If one tied a 50 pound weight around one ankle of an Olympian swimmer, he may stay afloat and even manage to make it to shore. This is how our troops are encumbered. They may not damage a mosque. They can not identify the enemy often, as he blends into the throngs of others. He may not shoot if he is too close to a school or hospital. He may not enter a house in pursuit of insurgents and fire his weapon for fear of injuring a child or innocent. This enemy places no value on his own life much less anyone else's.
With a terrible plan, undermanned or faulty execution and no hurt/no kill policy, it is small wonder that tempers flare, fear is instilled and errors in judgment are made. Some of our soldiers are on their second and third tours of duty. It would be small wonder that the psychological effects are mounting.
The bottom line in this treatment is that we need to have our soldiers home to keep our country safe and secure. The three factions in Iraq have hated each other for thousands of years and have not and never will assemble a lasting, stable government. I feel that we have been in Iraq long enough to have given the Iraqis ample time to decide whether they want war or peace among themselves and to establish a government for themselves. This situation simply can not go on ad infinitum. It is crunch time for the Iraqis and Afghanistanians. They must now choose between factional dictators, genocide and loss of freedom or democracy. Either they crave it, or they do not.

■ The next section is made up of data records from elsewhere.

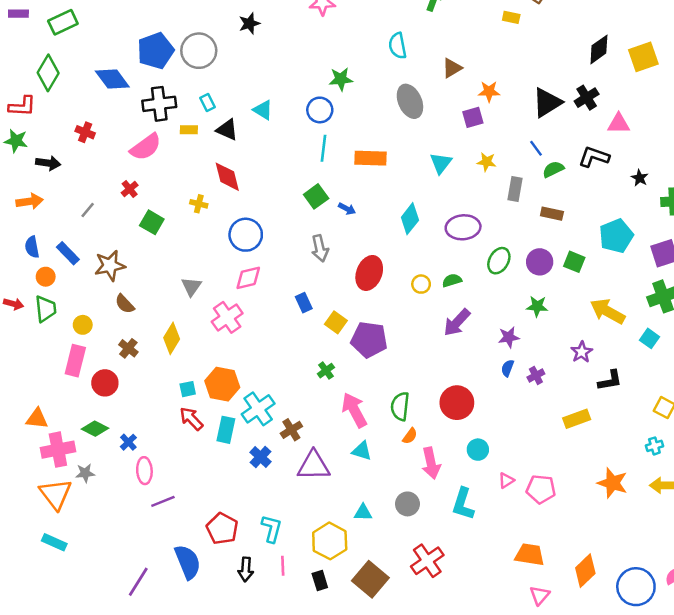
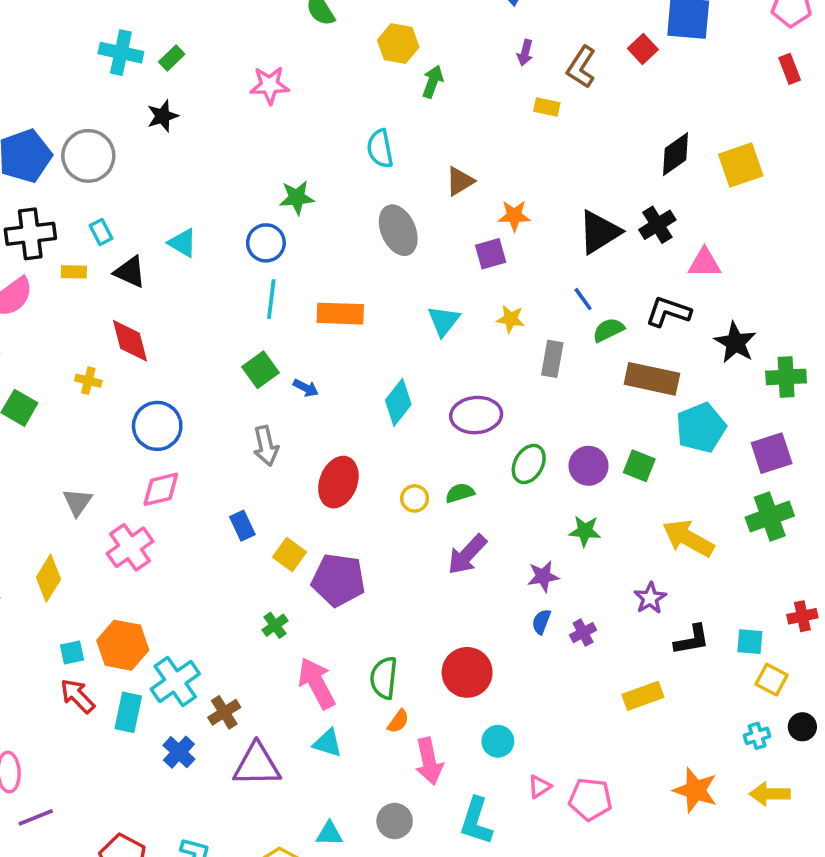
black star: (640, 178) -> (735, 343), size x1.6
brown rectangle: (552, 214) -> (652, 379), moved, size x1.6
cyan square: (650, 338) -> (750, 642), moved, turned -30

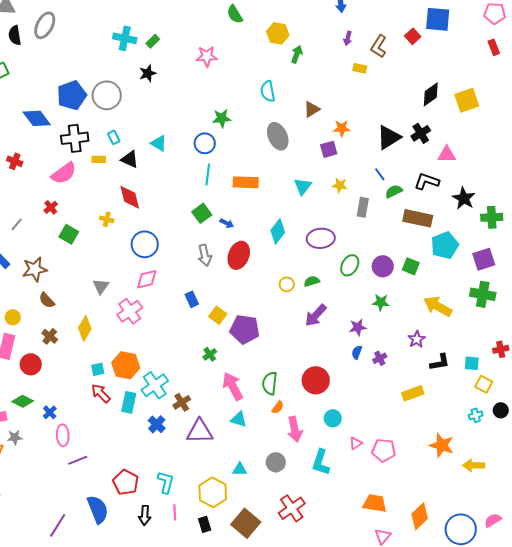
red ellipse: (338, 482) -> (239, 255), moved
green cross: (770, 517) -> (483, 294), turned 30
yellow arrow: (770, 794) -> (474, 465), moved

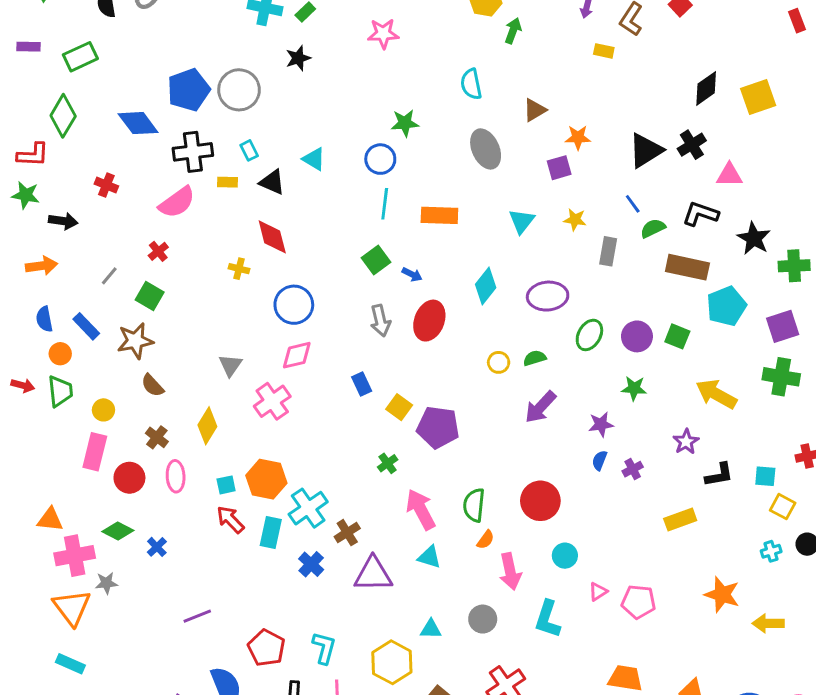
green square: (69, 234) -> (150, 296), moved
pink ellipse: (63, 435) -> (176, 476), moved

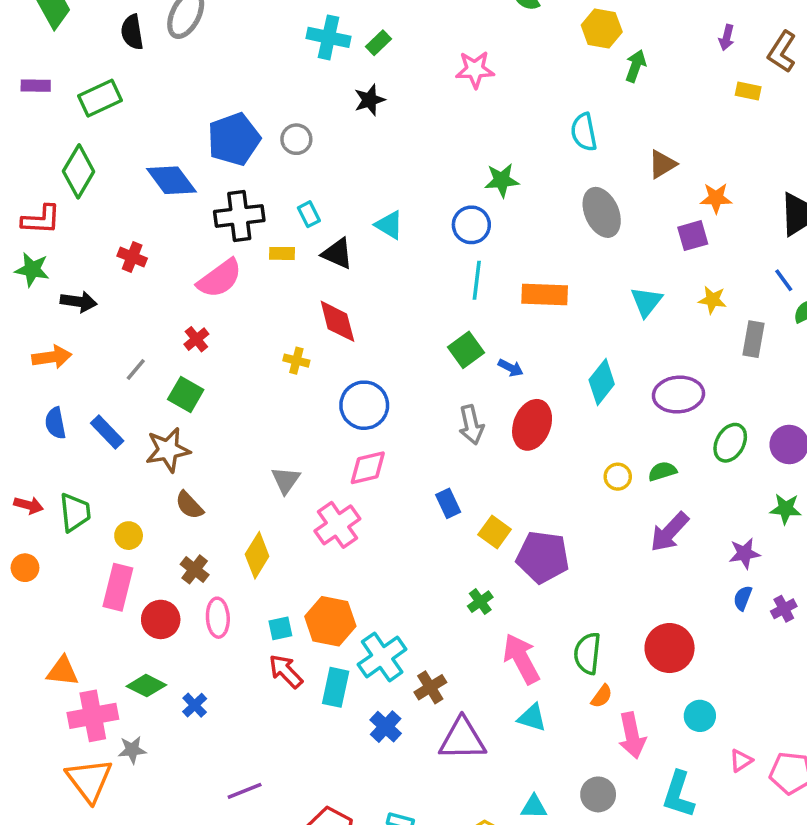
gray circle: (239, 90) -> (296, 139), size x0.6
orange circle: (60, 354) -> (25, 568), moved

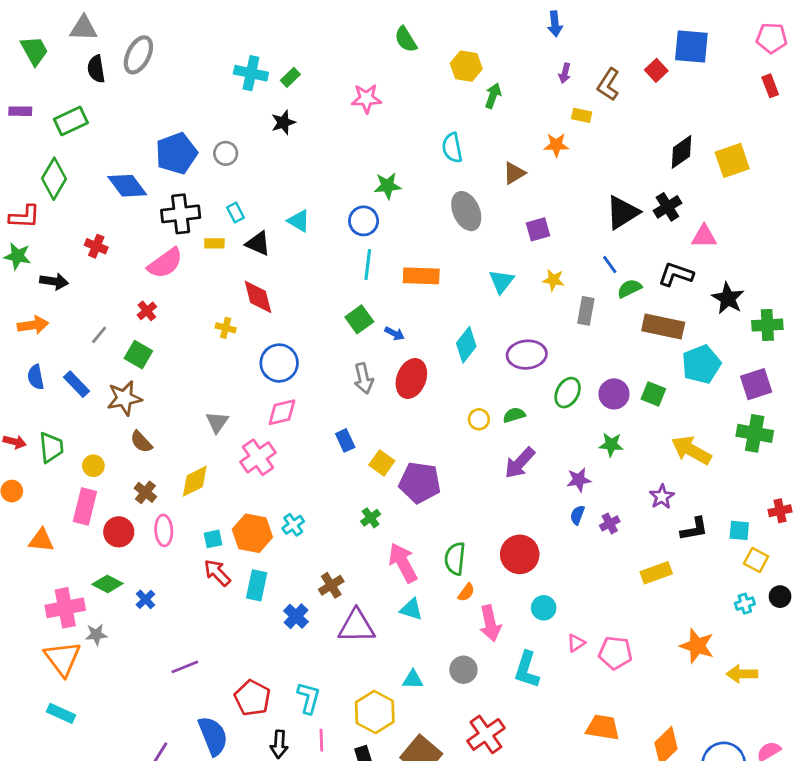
orange star: (716, 198) -> (556, 145), moved
yellow diamond: (257, 555) -> (195, 481), turned 32
cyan cross: (382, 657) -> (293, 525), moved, size x0.6
orange triangle: (62, 671) -> (41, 540), moved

Though the saving of the lives of our soldiers is paramount, there is also the cost of hundreds of billions of dollars to this country, which may never be retrieved. They are wasted, gone forever. Again, the citizens must pay that old piper. What importance could hundreds of billions of dollars have, regarding our domestic condition? We need to either send another hundred thousand troops to Iraq and Afghanistan, and do the job right or advise the Iraqis that we are phasing out, so that they may decide their own future. As long as there is no pressure for the Iraqis to decide, to unite and to conclude, they will not.